In recent years due to the technological advances in imaging techniques, which have undoubtedly
improved diagnostic accuracy and resulted in improved patient care, the utilization of ionizing
radiation in diagnostic imaging has significantly increased. Computed tomography is the major
contributor to the radiation burden, but fluoroscopy continues to be a mainstay in paediatric radiology.

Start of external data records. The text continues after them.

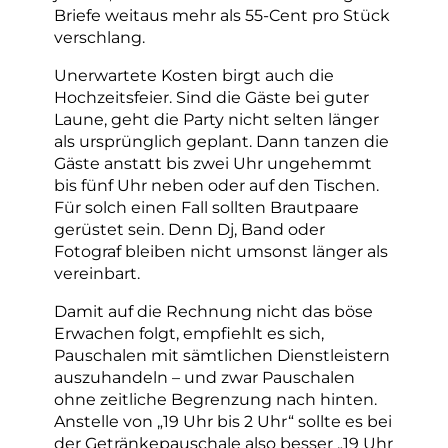
Briefe weitaus mehr als 55-Cent pro Stück
verschlang.
Unerwartete Kosten birgt auch die
Hochzeitsfeier. Sind die Gäste bei guter
Laune, geht die Party nicht selten länger
als ursprünglich geplant. Dann tanzen die
Gäste anstatt bis zwei Uhr ungehemmt
bis fünf Uhr neben oder auf den Tischen.
Für solch einen Fall sollten Brautpaare
gerüstet sein. Denn Dj, Band oder
Fotograf bleiben nicht umsonst länger als
vereinbart.
Damit auf die Rechnung nicht das böse
Erwachen folgt, empfiehlt es sich,
Pauschalen mit sämtlichen Dienstleistern
auszuhandeln – und zwar Pauschalen
ohne zeitliche Begrenzung nach hinten.
Anstelle von „19 Uhr bis 2 Uhr“ sollte es bei
der Getränkepauschale also besser „19 Uhr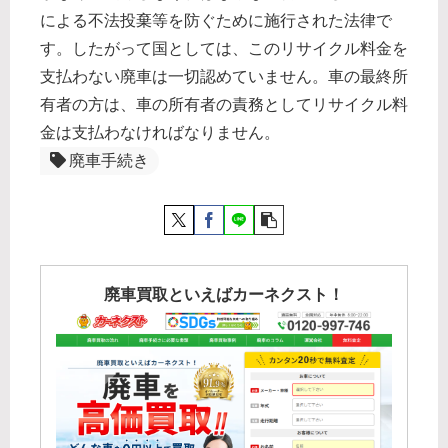
による不法投棄等を防ぐために施行された法律で
す。したがって国としては、このリサイクル料金を
支払わない廃車は一切認めていません。車の最終所
有者の方は、車の所有者の責務としてリサイクル料
金は支払わなければなりません。
廃車手続き
廃車買取といえばカーネクスト！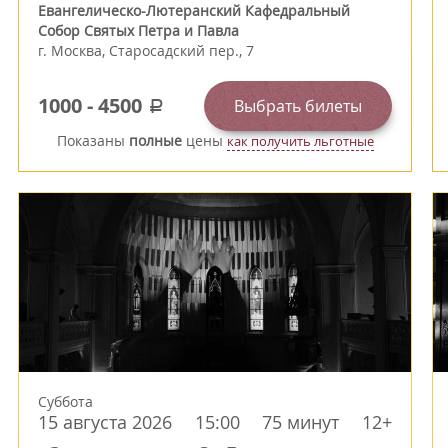
Евангелическо-Лютеранский Кафедральный
Собор Святых Петра и Павла
г.
Москва
,
Старосадский пер., 7
1000
-
4500
Выбрать билеты
a
Показаны
полные
цены
как получить льготные
Суббота
15 августа 2026
15:00
75 минут
12+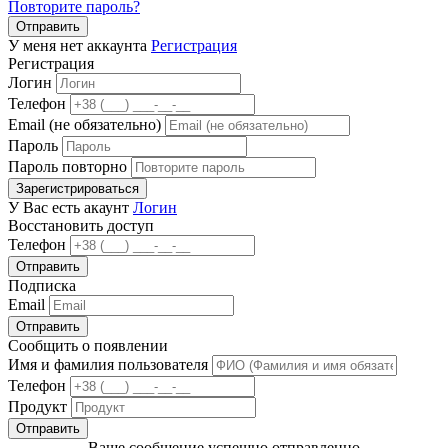
Повторите пароль?
Отправить
У меня нет аккаунта
Регистрация
Регистрация
Логин
Телефон
Email (не обязательно)
Пароль
Пароль повторно
Зарегистрироваться
У Вас есть акаунт
Логин
Восстановить доступ
Телефон
Отправить
Подписка
Email
Отправить
Сообщить о появлении
Имя и фамилия пользователя
Телефон
Продукт
Отправить
Ваше сообщение успешно отправленно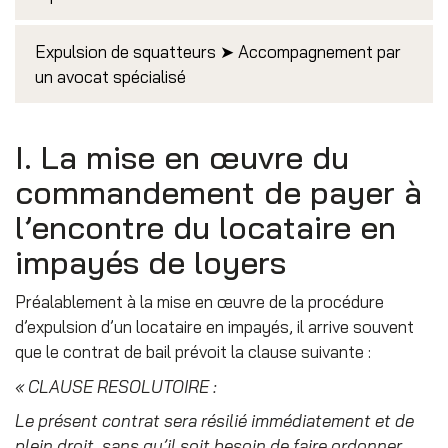
Expulsion de squatteurs ➤ Accompagnement par
un avocat spécialisé
I. La mise en œuvre du
commandement de payer à
l’encontre du locataire en
impayés de loyers
Préalablement à la mise en œuvre de la procédure
d’expulsion d’un locataire en impayés, il arrive souvent
que le contrat de bail prévoit la clause suivante :
« CLAUSE RESOLUTOIRE :
Le présent contrat sera résilié immédiatement et de
plein droit, sans qu’il soit besoin de faire ordonner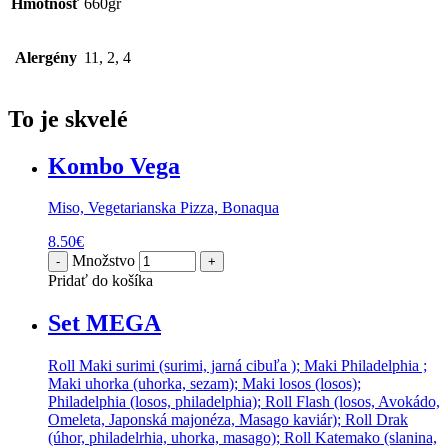
Hmotnosť
660gr
Alergény
11, 2, 4
To je skvelé
Kombo Vega
Miso, Vegetarianska Pizza, Bonaqua
8.50
€
Množstvo
Pridať do košíka
Set MEGA
Roll Maki surimi (surimi, jarná cibuľa ); Maki Philadelphia ;
Maki uhorka (uhorka, sezam); Maki losos (losos);
Philadelphia (losos, philadelphia); Roll Flash (losos, Avokádo,
Omeleta, Japonská majonéza, Masago kaviár); Roll Drak
(úhor, philadelrhia, uhorka, masago); Roll Katemako (slanina,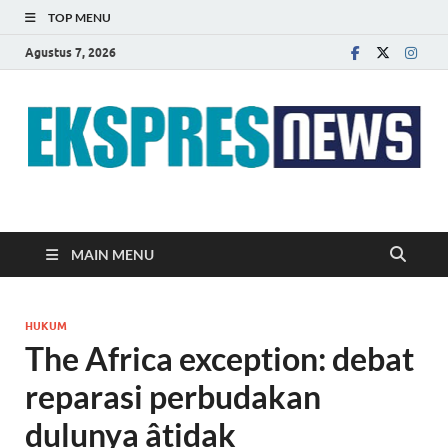
TOP MENU
Agustus 7, 2026
EKSPRES NEWS
Portal Berita Indonesia Terkini dan Terpercaya
MAIN MENU
HUKUM
The Africa exception: debat
reparasi perbudakan
dulunya âtidak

The rise in the use of ionizing radiation is of particular concern with regard to the paediatric population,
as they are up to 10 times more sensitive to the effects of radiation than adults, due to their increased
tissue radiosensitivity, increased cumulative lifetime radiation dose and longer lifetime in
which to manifest the effects. This article will review the estimated radiation risk to the child from diagnostic
imaging and summarise the various methods through which both the paediatrician and radiologist can practice
the ALARA (As Low As Reasonably Achievable) principle, which underpins the safe practice of radiology. Emphasis is
on the justification for an examination, i.e. weighing of benefits versus radiation risk, on the appropriate utilization of
other, non-ionizing imaging modalities such as ultrasound and magnetic resonance imaging, and on optimisation of a
clinically indicated examination. It is essential that the paediatrician and radiologist work together in this decision making
process for the mutual benefit of the patient. The appropriate practical application of ALARA in the workplace is crucial
to the radiation safety of our paediatric patients.
Keywords: ALARA principle, diagnostic imaging, paediatric imaging, radiation exposure, radiation protection, radiation risks.